The National Campaign website goes to great lengths to explain the urgency of this goal.  “A basic tenet of the Campaign is that reducing the nation’s rate of teen pregnancy is one of the most strategic and direct means available to improve overall child well-being and, in particular, to reduce persistent child poverty.”

Connecting cause to effect, their website points an official finger at the cause of teen pregnancies…having sex.  Ah…well…yeah…mmm…but…well, then what?

So…you don’t have sex?  And you don’t get pregnant?  This is news?

Ah…well…yeah…mmm…but…sex…well…then…what?  You don’t have sex?  Forever?  A lump forms in our throat.  Forever?  No sex?

The problem with the problem of teen pregnancy in America is our reluctance to deal with the solution.  We get as far as telling teens to not have sex…telling them this will prevent teen pregnancy.  But we have yet to settle as a nation on the time when they get to have sex.

If teens are going to be willing to abstain from having sex, we owe them a standard for the defining time when having sex is OK.  When can they start having sex?

There is a long list of answers that have been trotted out over the years…you can have sex…

…when you’re in love

…when you’re responsible

…when you’re mature

…or my favorite…

…when you’re ready…to have sex.

For thirty years, giving teens approval to have sex at the moment when they felt responsible and mature and ready, we pushed teen pregnancy rates to an all-time high in 1990 of 117 pregnancies per 1000 girls ages 15-19.

Then a change began.  In the early 1990s, maverick trend-setting teachers, bucking the “truisms” of sexual “enlightenment,” began to teach students the truth.  Sex causes pregnancy.  And if you take this truth seriously, the only time to begin having sex is when you are ready to bear the responsibilities of being pregnant…giving birth…and raising a child…when you are married.

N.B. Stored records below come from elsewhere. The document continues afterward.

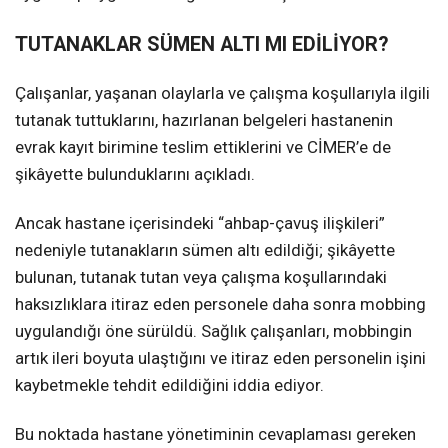
TUTANAKLAR SÜMEN ALTI MI EDİLİYOR?
Çalışanlar, yaşanan olaylarla ve çalışma koşullarıyla ilgili
tutanak tuttuklarını, hazırlanan belgeleri hastanenin
evrak kayıt birimine teslim ettiklerini ve CİMER’e de
şikâyette bulunduklarını açıkladı.
Ancak hastane içerisindeki “ahbap-çavuş ilişkileri”
nedeniyle tutanakların sümen altı edildiği; şikâyette
bulunan, tutanak tutan veya çalışma koşullarındaki
haksızlıklara itiraz eden personele daha sonra mobbing
uygulandığı öne sürüldü. Sağlık çalışanları, mobbingin
artık ileri boyuta ulaştığını ve itiraz eden personelin işini
kaybetmekle tehdit edildiğini iddia ediyor.
Bu noktada hastane yönetiminin cevaplaması gereken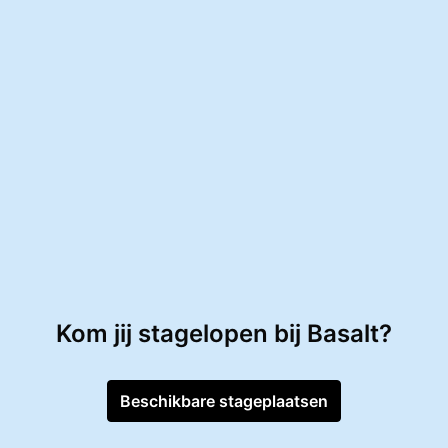
Kom jij stagelopen bij Basalt?
Beschikbare stageplaatsen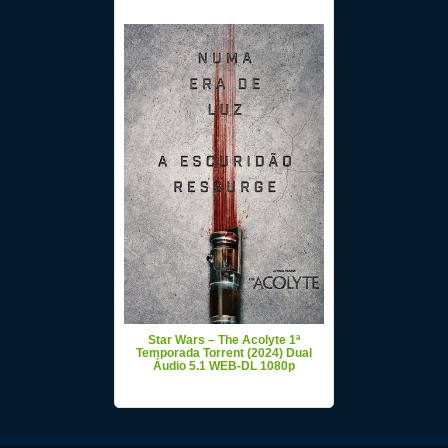
Star Wars – The Acolyte 1ª
Temporada Torrent (2024) Dual
Áudio 5.1 WEB-DL 1080p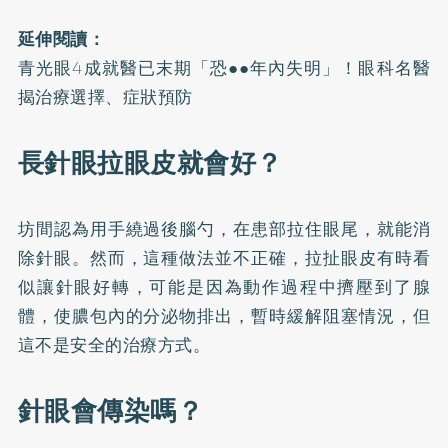
延伸閱讀：
青光眼4成就醫已末期「恐●●年內失明」！眼科名醫
揭治療選擇、症狀預防
長針眼拉眼皮就會好？
坊間認為用手繞過後腦勺，在患部拉住眼尾，就能消
除針眼。然而，這種做法並不正確，拉扯眼皮有時看
似讓針眼好轉，可能是因為動作過程中擠壓到了腺
體，使膿包內的分泌物排出，暫時緩解阻塞情況，但
這不是安全的治療方式。
針眼會傳染嗎？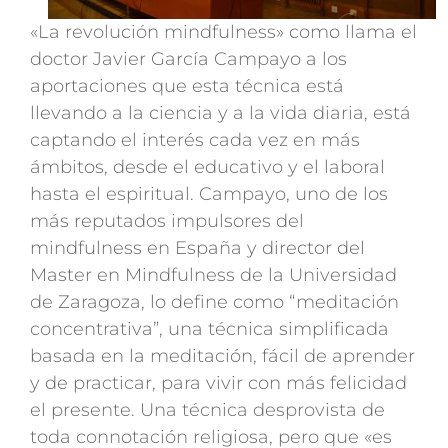
«La revolución mindfulness» como llama el
doctor Javier García Campayo a los
aportaciones que esta técnica está
llevando a la ciencia y a la vida diaria, está
captando el interés cada vez en más
ámbitos, desde el educativo y el laboral
hasta el espiritual. Campayo, uno de los
más reputados impulsores del
mindfulness en España y director del
Master en Mindfulness de la Universidad
de Zaragoza, lo define como “meditación
concentrativa”, una técnica simplificada
basada en la meditación, fácil de aprender
y de practicar, para vivir con más felicidad
el presente. Una técnica desprovista de
toda connotación religiosa, pero que «es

Doctors and legislators began to connect the dots between the cause and the problem of teen pregnancy.  In 1996, Congress allocated its first small sums of money to encourage innovative educators to find effective ways to teach this truth to students and to help them achieve success in remaining sexually abstinent until marriage.

In 2000, the last year reported on the National Campaign’s records for teen pregnancies, we can be heartened by signs of success.  From the high of 117 pregnancies per thousand in 1990, we achieved a low of 84 pregnancies per thousand in 2000.

Teens are getting the message.  They are responding.  But is this enough?

It is 2005, and we are reaching for the prize.  If we are to reach the National Campaign’s goal of a reduction by one-third in teen pregnancies from 1996 to 2005, we are looking at fewer than 65 pregnancies per 1000 teen girls.

If we truly desire to reach this goal, we must reflect once more with urgency on the messages we give teens about when to not have sex…and when to have sex.

When do we want them to have babies?  When do we want our children raising our grandchildren?  How many of us will feel blessed if our children are lucky enough to be unified with a spouse…together as mother and father, husband and wife…two parents who love each other and are committed to building an enduring relationship for the benefit of their children?

If we want to solve the problem of teen pregnancy, we will have to do more than tell teens when not to have sex.  We will have to set the standards for having sex…abstinence…until marriage…a good choice for this generation…and the generation of babies they will bring into the world.